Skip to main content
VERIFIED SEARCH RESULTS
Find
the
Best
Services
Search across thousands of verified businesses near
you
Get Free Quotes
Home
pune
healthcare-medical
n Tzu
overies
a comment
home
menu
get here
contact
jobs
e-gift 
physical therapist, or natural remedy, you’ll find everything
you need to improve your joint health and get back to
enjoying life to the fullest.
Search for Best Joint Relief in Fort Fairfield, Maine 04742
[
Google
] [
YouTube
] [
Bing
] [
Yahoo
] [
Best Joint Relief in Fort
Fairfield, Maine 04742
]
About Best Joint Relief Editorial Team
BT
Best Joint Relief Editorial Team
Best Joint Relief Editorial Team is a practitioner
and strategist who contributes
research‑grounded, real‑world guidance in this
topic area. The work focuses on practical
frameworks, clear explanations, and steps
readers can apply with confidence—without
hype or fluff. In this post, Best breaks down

--------------------------------

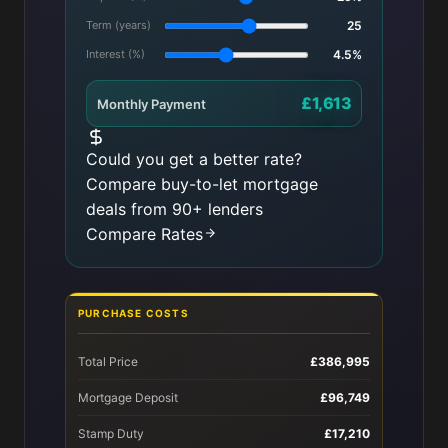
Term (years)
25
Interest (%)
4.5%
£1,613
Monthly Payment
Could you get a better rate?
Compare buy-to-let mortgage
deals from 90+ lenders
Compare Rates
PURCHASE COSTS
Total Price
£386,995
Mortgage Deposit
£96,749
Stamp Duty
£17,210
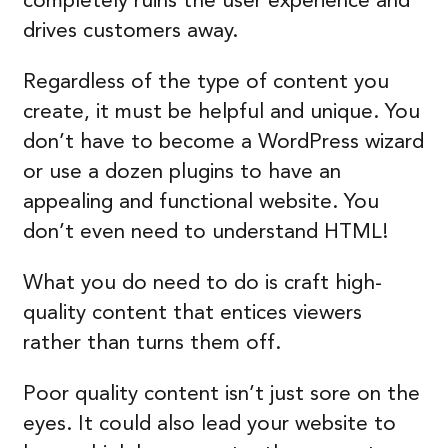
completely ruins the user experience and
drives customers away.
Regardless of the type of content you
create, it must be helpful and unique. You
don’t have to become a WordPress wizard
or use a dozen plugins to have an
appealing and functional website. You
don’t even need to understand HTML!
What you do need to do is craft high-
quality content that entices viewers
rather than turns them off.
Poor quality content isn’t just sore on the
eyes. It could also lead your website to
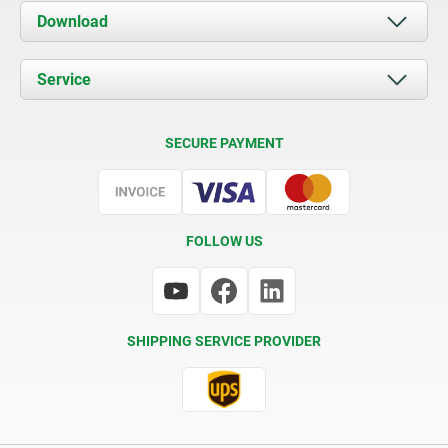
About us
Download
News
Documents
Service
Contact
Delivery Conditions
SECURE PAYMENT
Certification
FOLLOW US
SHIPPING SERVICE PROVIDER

--------------------------------

Please copy the lines above from the line with "Skip to main content" up to and including the line with "and strategist who contributes", exactly as written and with nothing else.

Skip to main content
VERIFIED SEARCH RESULTS
Find
the
Best
Services
Search across thousands of verified businesses near
you
Get Free Quotes
Home
pune
healthcare-medical
n Tzu
overies
a comment
home
menu
get here
contact
jobs
e-gift 
physical therapist, or natural remedy, you’ll find everything
you need to improve your joint health and get back to
enjoying life to the fullest.
Search for Best Joint Relief in Fort Fairfield, Maine 04742
[
Google
] [
YouTube
] [
Bing
] [
Yahoo
] [
Best Joint Relief in Fort
Fairfield, Maine 04742
]
About Best Joint Relief Editorial Team
BT
Best Joint Relief Editorial Team
Best Joint Relief Editorial Team is a practitioner
and strategist who contributes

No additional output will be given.